あの日溺れた海は、

 
「で、ペソのだいぼうけん4を書いたのかい?」
 
 
 
毎日学校が終わるとまっすぐ家に帰ると自分の部屋に籠ってコツコツと書き連ねていった冒険日記は一か月ほどで出来上がった。


そんな努力の結晶をどうしても父に見てほしく、夕食後に原稿用紙の束を持って、父の書斎へと駆けつけた。
 
 
「ふうん…どれどれ…」
 
 
父は普段仕事でしているように赤ペンを手に持ち校正の準備をするとわたしから渡された原稿用紙を読んでいった。
 
 
 
「すごく面白いよ、はな。さすが父さんの娘だな。…そうだ、これコピーしてもいいかい?」
 
 
物語なんて人生で初めて書くわたしの文章はきっと出版社勤務の父からみたら稚拙なものだっただろうが、父から思いがけない最上級の褒め言葉をもらって上機嫌だったわたしはコピーをしてどうするのか考える間も無く快諾した。
 
 
 



 
「はな!おいで!」
 
だいぼうけんを一気に書き上げて燃え尽きたのか、それからしばらく文章を書くことはなくなっていた。

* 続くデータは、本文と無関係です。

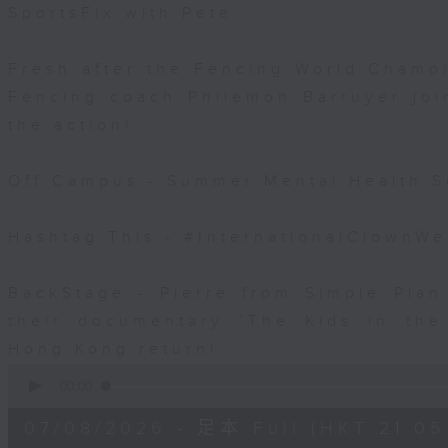
SportsFix with Pete
Fresh after the Fencing World Champ
Fencing coach Philemon Barruyer join
the action!
Off Campus - Summer Mental Health S
Hashtag This - #InternationalClownW
BackStage - Pierre from Simple Plan
their documentary 'The Kids in th
Hong Kong return!
0
seconds
00:00
of
54
07/08/2026 - 足本 Full (HKT 21:05
minutes,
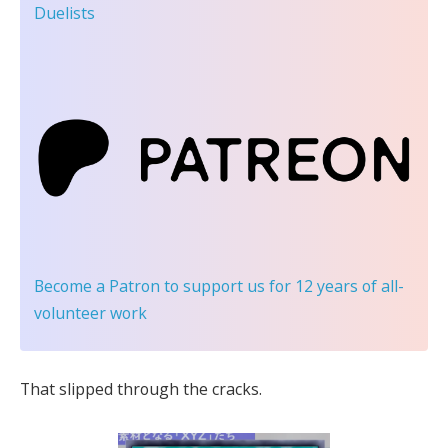
Duelists
Become a Patron
to support us for 12 years of all-
volunteer work
That slipped through the cracks.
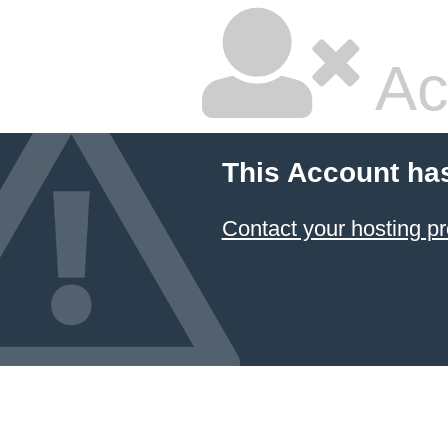
Ac
This Account ha
Contact your hosting pr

そんなある日、父が帰ってくるなりリビングから華を呼んだ。
その声に従ってリビングまで出ていくと、父はその手に封筒を持っていた。
 
 
「この間はなが書いた小説をコピーしただろう?それをこのペソのだいぼうけんをかいた人に渡したんだ。そしたらこんなお手紙をもらってきたよ。」
 
 
あとで聞くとあのペスのだいぼうけんは父が担当した作品だったらしい。

作者はあの本を書いたはいいもののなかず飛ばずでなんとか3巻まで発売に漕ぎ着けたがそれを最後に小説家を辞めてしまったんだその時父から聞いた。

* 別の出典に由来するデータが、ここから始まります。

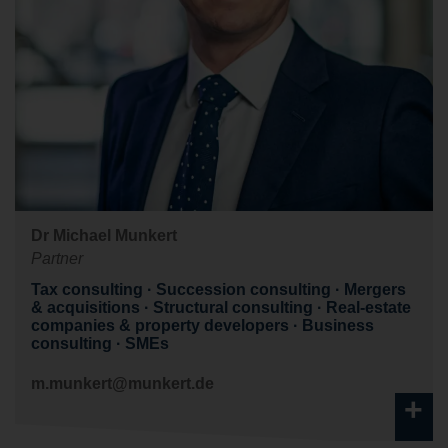
Dr Michael Munkert
Partner
Tax consulting
Succession consulting
Mergers
& acquisitions
Structural consulting
Real-estate
companies & property developers
Business
consulting
SMEs
m.munkert@munkert.de
+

そんな作者と久しぶりに連絡を取って、わたしが書いた小説を渡してくれたようだった。
 
 
 
初めて書いた作品がまさか作者の元に届くとは、しかもお手紙までもらえるとは思ってなかったわたしはドキドキしながら封筒の中から手紙を出して読んだ。
 
 
手紙の内容は、ペソのだいぼうけんを読んでくれてありがとうという感謝と、書いた小説を読んだ感想、そして最後には「君ならきっと小説家になれる。」と整った字で書かれていた。
 
 
本物の小説家(だった)人から「小説家になれる」と言われたのが嬉しくて何度もその文字を指でなぞっては頭の中で反芻させる。